俺はこの状況を理解できず条件反射で拳を上げたが、側に居た医者らしき男に慌てて止められる。
「目が覚めて……良かった。ああ、セラ……。」
俺を抱きしめ続ける男の目からはボロッと涙が溢れ、腕の力はさらに強くなる。
起きたばかりのぼんやりとした頭では、今何が起こっているのか予想すらできないが、目を覚ました時にパッと見えたこの男の顔には……見覚えがあった。
(この人、誰だっけ……。)
見た目から推測するに20代後半。襟足を伸ばして結んだ茶色い髪に茶色の目。彼は家族でも親戚でもなければ、近所の住人でもない。しかし俺は、確かにこの顔に見覚えがある。
(いって……頭、打ったのかな。)
「…うッ、」
急に頭がズキズキと痛みだし、俺は静かに目を閉じた。
次に起きた時、またしてもあの男が俺のベッドの横に座っていた。寝ながらも俺の手をしっかり握っており、泣き腫らした為か赤い瞼が痛々しい。
(ここは、どこだろ……?)
俺は周りを見渡す。
広い保健室のような場所でベッドがいくつか並んでいるが、俺の他には誰も寝ていない。そして手を握る男の顔をじっと見つめると、急に彼が何者であるかを思い出した。
(う、嘘!!夢だよね…?!)
怖くなった俺は男の手を振り払い、ベッドの端へ後ずさりする。男はその拍子に起き、「セラ……起きたの?」と心配そうな目を向ける。
(今、俺のことセラって呼んだ?!)
俺は混乱し、近づいてくる男を拳で殴ってしまった。
◇◇◇◇◇◇◇◇
俺の名前は、堤いろは。

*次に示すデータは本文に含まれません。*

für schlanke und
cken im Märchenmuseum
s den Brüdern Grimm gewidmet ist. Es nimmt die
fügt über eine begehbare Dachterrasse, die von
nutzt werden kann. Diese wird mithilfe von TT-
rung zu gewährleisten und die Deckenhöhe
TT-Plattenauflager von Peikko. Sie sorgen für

母親に貰ったこの名前は、響きが可愛いという理由だけで付けられた。小学校の授業で『いろは歌』を習った時、クラスメイトに散々いじられて泣かされたことを、母は知らない。
(あー、嫌なこと思い出した。)
四六時中酒に溺れ、ろくでもない暴力男と同居する最悪な母親の顔を思い浮かべる。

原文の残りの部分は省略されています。